Kleinsee. Photos by Daniel Roux

Then there’s Joburg and the acid water: I’m not sure what’s happening with that these days, but for a while the Joburg newspapers were carrying stories about the acid water table rising. A typical story would read: “A toxic tide of acid mine water is rising steadily beneath Johannesburg which, if left unchecked, could cause earth tremors, power blackouts and even cancer among residents, experts have warned.” Again, it’s not so much that the reality of the mines is something that needs to be disclosed, or uncovered, beneath the surface: the mine, in this vivid post-post apartheid imaginary, is literally starting to buckle and transform the world on the surface; it is destroying the surface not in some violent upheaval but by leaking into it slowly.

Perhaps the quintessential image that captures what I mean by this split or doubled quality is the Kimberley mine: this vast Thing in the middle of the town that it gave birth to; a potent and inescapable reminder of the material origins of wealth bumping right up against the city. In fact, the hole is now completely commodified: it is Kimberley’s premier tourist attraction.

Kimberley Mine

So how can we begin to think about these images and narratives, and what they have in common? Well, let me make the obvious point, echoing a recent piece by Jeremy Cronin published in the South African Sunday Times of 29 April 2012: the South African Industrial revolution in the 19th century arrived all at once with oligopolistic joint-stock mining companies who extracted mineral treasure for the benefit of global capital, and not, as in Europe, over centuries via small-scale artisanship. Unlike many other colonial situations, however, capital did not simply flow out of the country, but was also deployed to consolidate a cultural and economic infrastructure in South Africa. This led to a somewhat unusual situation: a capitalist imaginary was developing right alongside the actual extraction of wealth, which was a process that involved the interlocked devastation of Southern African life worlds and damage to the environment.

Gold and other treasures are ways in which wealth, which represents labour, can be stored in a money economy, but the real social and environmental cost of that labour has traditionally been screened from the developed economies (and cultural imaginary) that they support. In South Africa, a capitalist society was forced into close proximity to its traumatic, destructive material point of origin. We are everywhere reminded of the social and environmental cost of the economy and the cultural forms that it sustains. It means that our screens are not so much erected at the boundary of the nation, but inside it; our worlds of privilege exist in an uncomfortable propinquity to the Real, which is always experienced as a pressure against the edge. The world where objects are exchanged and where money changes hands, is entangled with the derealising trauma of its own origin, even in the form of rising acid water making property prices fall – a sort of invisible, cavernous beyond that can only be imagined as a collapse located in a constantly shifting near future.

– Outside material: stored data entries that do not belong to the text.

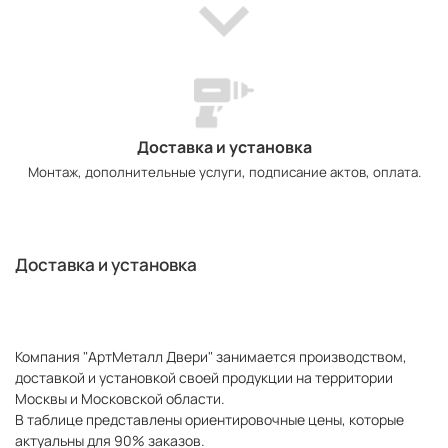
Доставка и установка
Монтаж, дополнительные услуги, подписание актов, оплата.
Доставка и установка
Компания "АртМеталл Двери" занимается производством,
доставкой и установкой своей продукции на территории
Москвы и Московской области.
В таблице представлены ориентировочные цены, которые
актуальны для 90% заказов.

Of course I am not claiming that South Africa is unique in this respect. There are all kinds of historical precedents and parallel examples. In fact, this propinquity to the Real is increasingly becoming the cultural condition of the world: surplus populations are no longer contained by the boundaries of the nation state, the internet is increasingly saturating the cultural field with uncomfortable proximities, and so on. What we experience here, this derealisation that we register in our cultural production, is interesting precisely because it touches on an unfolding global future. Marikana represents a signal moment in the unfolding story of South Africa as a democratic state, a moment where the imaginary screen between privilege and poverty was, for a shocking and transformative moment, briefly removed.